The challenge is that most singers capable to take on the high decibel, sustained, vocally-punishing writing Wagner assigned especially to his sopranos and tenors and baritones and deliver in a house like the MET with its 3,800 seats and be heard over an orchestra that can have over one hundred musicians competing in the anything-you-can-sing-I-can-play-louder marathons that Wagnerian performances can often become, often look like anything but the characters they are asked to portray.

But then, there is the music.

Listening to an opera by Wagner on the computer (Thank you, You Tube) or on a CD is for me much more enjoyable than dressing up and driving to the theatre after paying a hefty price for a pair of tickets for my companion and myself, and trying to stay awake though an eons-long Wagnerian work.

In the comfort of home I can pause, get up to get a glass of wine or a cup of coffee, and then come back to slug my way through Tristan und Isolde.

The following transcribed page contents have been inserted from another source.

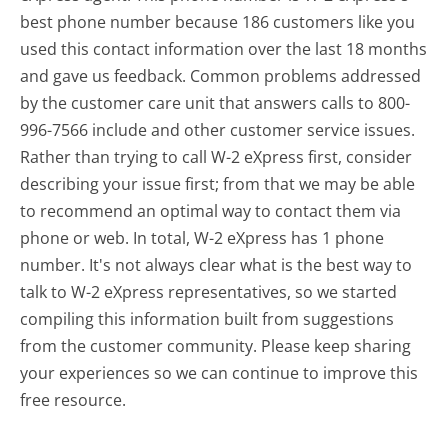
best phone number because 186 customers like you
used this contact information over the last 18 months
and gave us feedback. Common problems addressed
by the customer care unit that answers calls to 800-
996-7566 include and other customer service issues.
Rather than trying to call W-2 eXpress first, consider
describing your issue first; from that we may be able
to recommend an optimal way to contact them via
phone or web. In total, W-2 eXpress has 1 phone
number. It's not always clear what is the best way to
talk to W-2 eXpress representatives, so we started
compiling this information built from suggestions
from the customer community. Please keep sharing
your experiences so we can continue to improve this
free resource.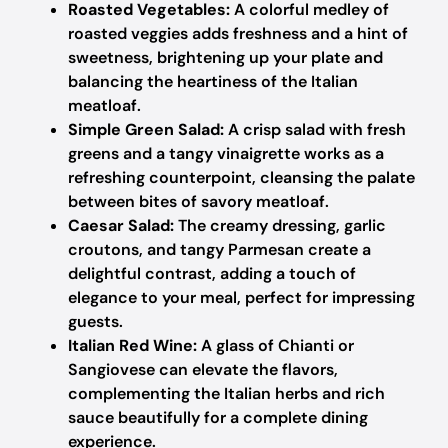
Roasted Vegetables:
A colorful medley of
roasted veggies adds freshness and a hint of
sweetness, brightening up your plate and
balancing the heartiness of the Italian
meatloaf.
Simple Green Salad:
A crisp salad with fresh
greens and a tangy vinaigrette works as a
refreshing counterpoint, cleansing the palate
between bites of savory meatloaf.
Caesar Salad:
The creamy dressing, garlic
croutons, and tangy Parmesan create a
delightful contrast, adding a touch of
elegance to your meal, perfect for impressing
guests.
Italian Red Wine:
A glass of Chianti or
Sangiovese can elevate the flavors,
complementing the Italian herbs and rich
sauce beautifully for a complete dining
experience.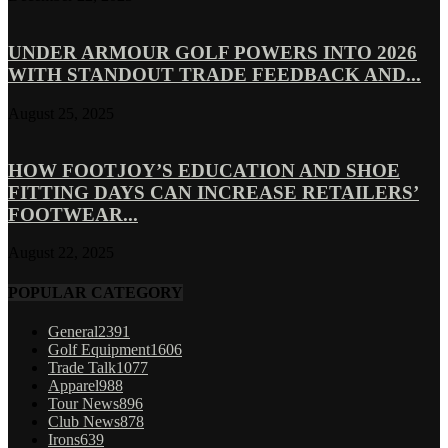
UNDER ARMOUR GOLF POWERS INTO 2026
WITH STANDOUT TRADE FEEDBACK AND...
August 25, 2025
HOW FOOTJOY’S EDUCATION AND SHOE
FITTING DAYS CAN INCREASE RETAILERS’
FOOTWEAR...
August 22, 2025
POPULAR CATEGORY
General
2391
Golf Equipment
1606
Trade Talk
1077
Apparel
988
Tour News
896
Club News
878
Irons
639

And if I don’t like the modern-dress production by director XYZ – the one set in a WWI submarine (… not making this up… ) – why then I can turn that off and watch another choice on You Tube or, often my strategy, choose a vintage recording with some of the greats of the past (Birgit Nilson, Wolfgang Windgassen, Hans Hotter) and close my eyes and create my very own staging in my mind.

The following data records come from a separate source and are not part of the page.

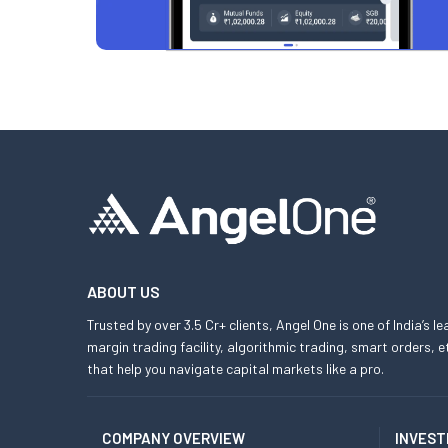
ABOUT US
Trusted by over 3.5 Cr+ clients, Angel One is one of India’s l
margin trading facility, algorithmic trading, smart orders
that help you navigate capital markets like a pro.
COMPANY OVERVIEW
INVEST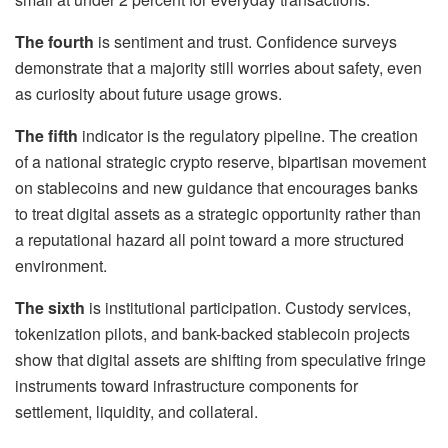
The fourth
is sentiment and trust. Confidence surveys
demonstrate that a majority still worries about safety, even
as curiosity about future usage grows.
The fifth
indicator is the regulatory pipeline. The creation
of a national strategic crypto reserve, bipartisan movement
on stablecoins and new guidance that encourages banks
to treat digital assets as a strategic opportunity rather than
a reputational hazard all point toward a more structured
environment.
The sixth
is institutional participation. Custody services,
tokenization pilots, and bank-backed stablecoin projects
show that digital assets are shifting from speculative fringe
instruments toward infrastructure components for
settlement, liquidity, and collateral.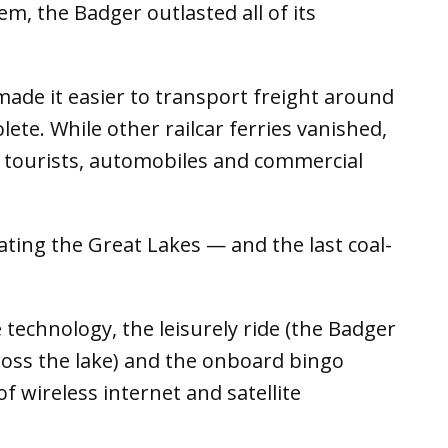
em, the Badger outlasted all of its
ade it easier to transport freight around
olete. While other railcar ferries vanished,
 tourists, automobiles and commercial
igating the Great Lakes — and the last coal-
 technology, the leisurely ride (the Badger
cross the lake) and the onboard bingo
 wireless internet and satellite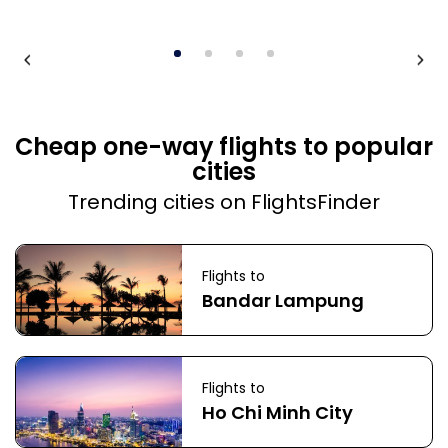
Cheap one-way flights to popular
cities
Trending cities on FlightsFinder
Flights to
Bandar Lampung
Flights to
Ho Chi Minh City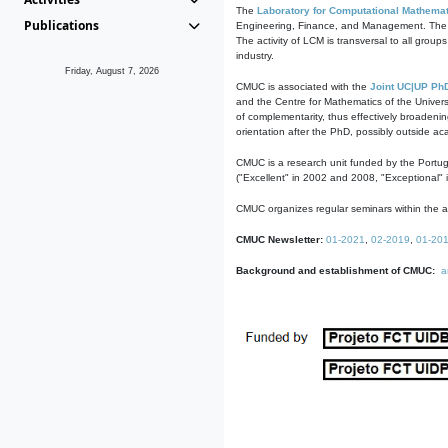
The
Laboratory for Computational Mathemat
Publications
Engineering, Finance, and Management. The act
The activity of LCM is transversal to all group
industry.
Friday, August 7, 2026
CMUC is associated with the
Joint UC|UP Ph
and the Centre for Mathematics of the Univers
of complementarity, thus effectively broadenin
orientation after the PhD, possibly outside a
CMUC is a research unit funded by the Portu
("Excellent" in 2002 and 2008, "Exceptional" 
CMUC organizes regular seminars within the ac
CMUC Newsletter:
01-2021
,
02-2019
,
01-20
Background and establishment of CMUC:
a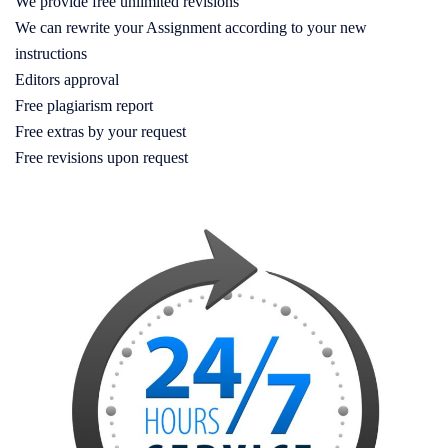
We provide free unlimited revisions
We can rewrite your Assignment according to your new
instructions
Editors approval
Free plagiarism report
Free extras by your request
Free revisions upon request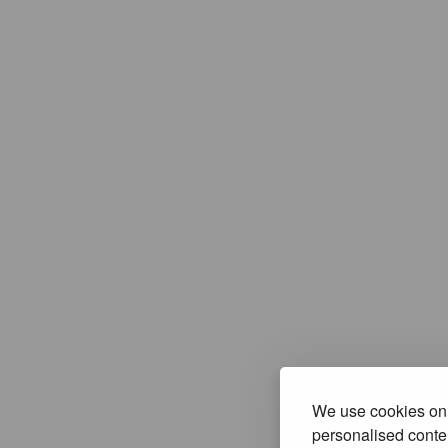
We use cookies on 
personalised conten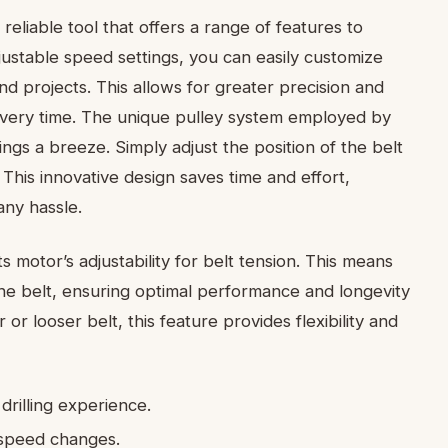
 reliable tool that offers a range of features to
justable speed settings, you can easily customize
 and projects. This allows for greater precision and
every time. The unique pulley system employed by
gs a breeze. Simply adjust the position of the belt
This innovative design saves time and effort,
any hassle.
s motor’s adjustability for belt tension. This means
 the belt, ensuring optimal performance and longevity
 or looser belt, this feature provides flexibility and
drilling experience.
 speed changes.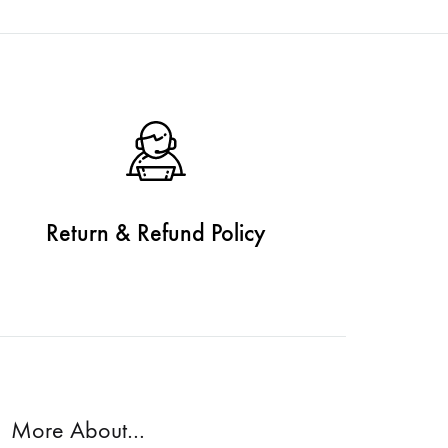
Return & Refund Policy
More About…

Wagner does not provide many entries for the Opera Hit Parade. His through-composed writing style makes it difficult to pull out excerpts, the way one can with the stop-for-applause-and-start-again approach of most of Verdi and Puccini.

Wagner’s Greatest Hits are orchestral – the overtures to Rienzi, Flying Dutchman, Tannhäuser, the Preludes to Acts I and III of Lohengrin, the Good Friday music of Parsifal, Siegfried’s Rhine Journey, Siegfried’s Funeral March

So hang in there, all of you members of the Verdi and Puccini fan clubs, and give Wagner a try.

Slowly.

Start with Flying Dutchman, then work your way through Tannhäuser and Lohengrin… then, when you feel ready for a sixteen-hour journey on the Rhine, go for the four-operas musical marathon that makes up the Ring Cycle.

After that, use some Mozart as a palate cleanser.